The signatories say that if global temperatures rise by more than 2pc before the end of the century, "our soil will not survive" and "wine will travel 1,000 kilometres beyond its traditional limits".

"We will have new wine-producing regions in zones where one doesn't normally cultivate vineyards like in Brittany and Normandy," said Jean-Pierre Chaban, a climatologist at France's National Institute for Scientific Research, in an accompanying online film. "It will spread to Great Britain. One can imagine vineyards in southern Sweden and Scotland."

The signatories want the government to push for a global deal to cut industrialised countries' greenhouse gas emissions by 40pc by 2020 and set up "solid aid mechanisms" for developing countries.
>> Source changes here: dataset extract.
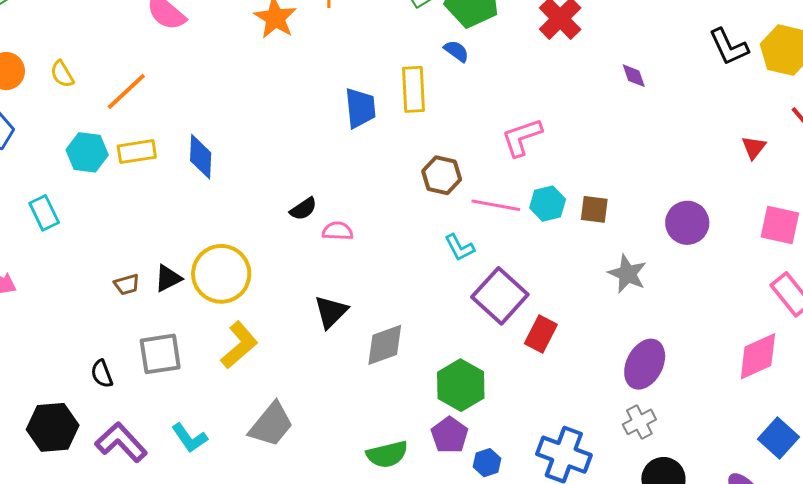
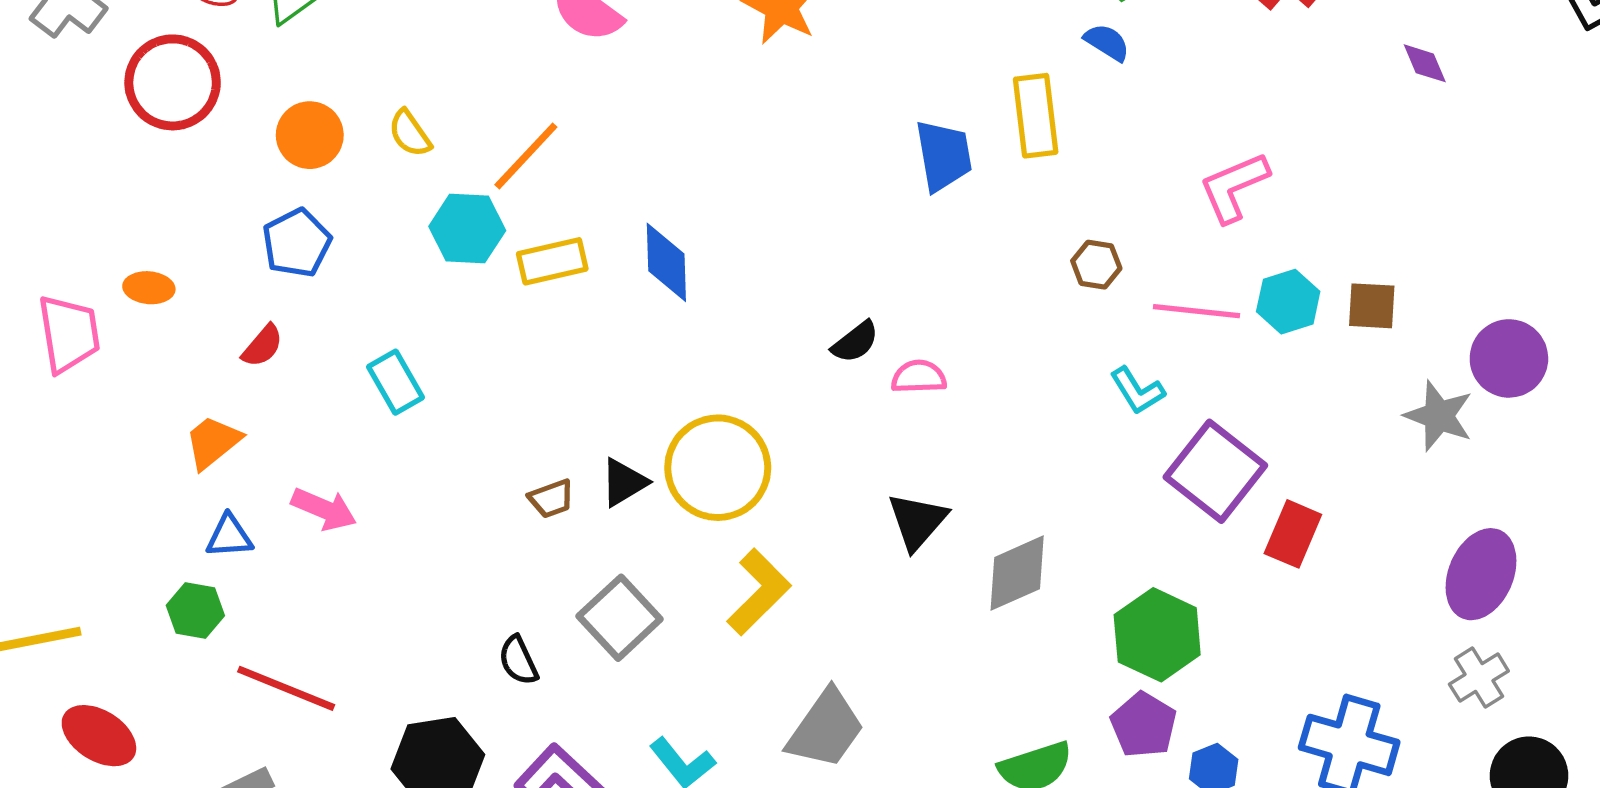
cyan hexagon: (87, 152) -> (467, 228), moved
brown hexagon: (442, 175) -> (1096, 265), size x0.7
purple circle: (687, 223) -> (1509, 358), moved
gray square: (160, 354) -> (620, 618), turned -30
According to the Department for the Environment, Food and Rural Affairs, there are now 416 vineyards in England and there are 2,732 acres of vines under cultivation -- an increase of 45pc in the past four years.

Julie Trustram Eve, from English Wine Producers, said: "There are, as far as we know, no vines yet in Scotland, although there have been rumours. It's gradually creeping up. It depends how accurate the predictions are for the long term, but some say by 2080 it will be too hot to grow grapes in southern England."

However, Roxanne Canvan Schayk, who runs a traditional fruit and flower wine shop at Lambholm in the Orkney islands, believes the French have nothing to fear. "It's far too windy for a start," she said.